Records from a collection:

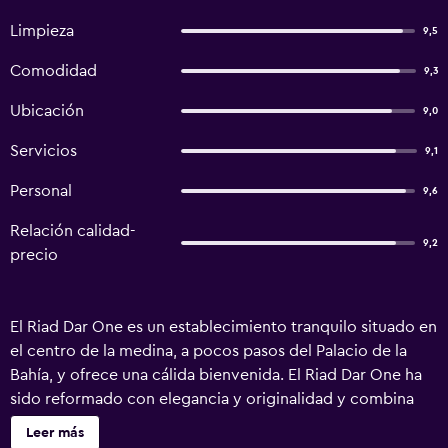
Limpieza
9,5
Comodidad
9,3
Ubicación
9,0
Servicios
9,1
Personal
9,6
Relación calidad-
9,2
precio
El Riad Dar One es un establecimiento tranquilo situado en
el centro de la medina, a pocos pasos del Palacio de la
Bahía, y ofrece una cálida bienvenida. El Riad Dar One ha
sido reformado con elegancia y originalidad y combina
armoniosamente el encanto de los antiguos riads y el
Leer más
confort moderno. El riad ofrece cómodas habitaciones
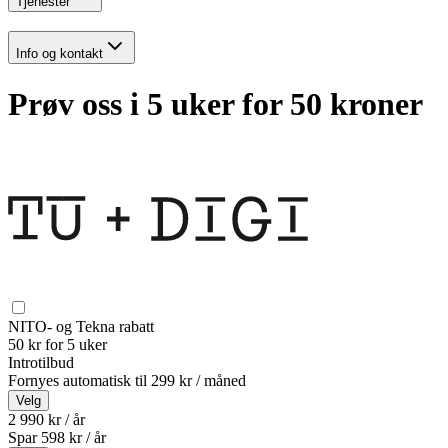
Tjenester
Info og kontakt
Prøv oss i 5 uker for 50 kroner
NITO- og Tekna rabatt
50 kr for 5 uker
Introtilbud
Fornyes automatisk til
299 kr / måned
Velg
2 990 kr / år
Spar
598
kr /
år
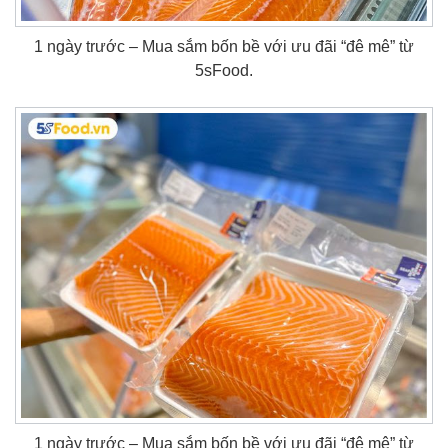
1 ngày trước – Mua sắm bốn bề với ưu đãi “đê mê” từ
5sFood.
1 ngày trước – Mua sắm bốn bề với ưu đãi “đê mê” từ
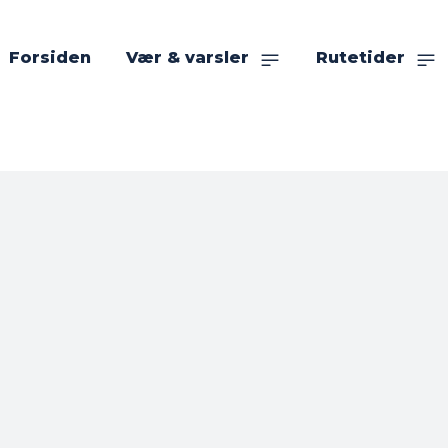
Forsiden
Vær & varsler
Rutetider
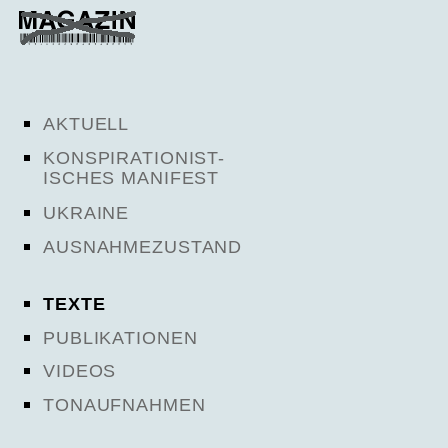
AKTUELL
KONSPIRATIONIST-
ISCHES MANIFEST
UKRAINE
AUSNAHMEZUSTAND
TEXTE
PUBLIKATIONEN
VIDEOS
TONAUFNAHMEN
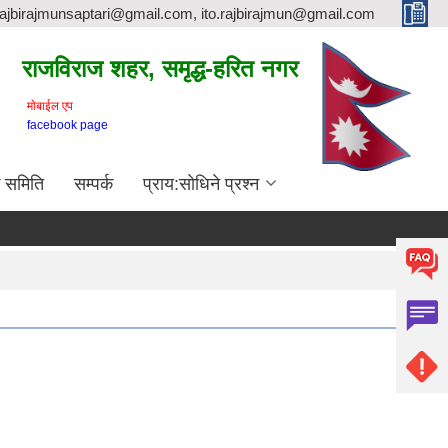
rajbirajmunsaptari@gmail.com, ito.rajbirajmun@gmail.com
राजविराज शहर, समृद्ध-हरित नगर
माेबाईल एप
facebook page
क समिति
सम्पर्क
प्राय:सोधिने प्रश्न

## Goal of the exercise
Each line from the one containing "50 kr for 5 uker" through the last line of the entries above is to be extracted exactly. Pictures are not part of the copy.

## Exercise response
50 kr for 5 uker
Introtilbud
Fornyes automatisk til
299 kr / måned
Velg
2 990 kr / år
Spar
598
kr /
år
1 ngày trước – Mua sắm bốn bề với ưu đãi “đê mê” từ
5sFood.
1 ngày trước – Mua sắm bốn bề với ưu đãi “đê mê” từ
Forsiden
Vær & varsler
Rutetider
AKTUELL
KONSPIRATIONIST-
ISCHES MANIFEST
UKRAINE
AUSNAHMEZUSTAND
TEXTE
PUBLIKATIONEN
VIDEOS
TONAUFNAHMEN
rajbirajmunsaptari@gmail.com, ito.rajbirajmun@gmail.com
राजविराज शहर, समृद्ध-हरित नगर
माेबाईल एप
facebook page
क समिति
सम्पर्क
प्राय:सोधिने प्रश्न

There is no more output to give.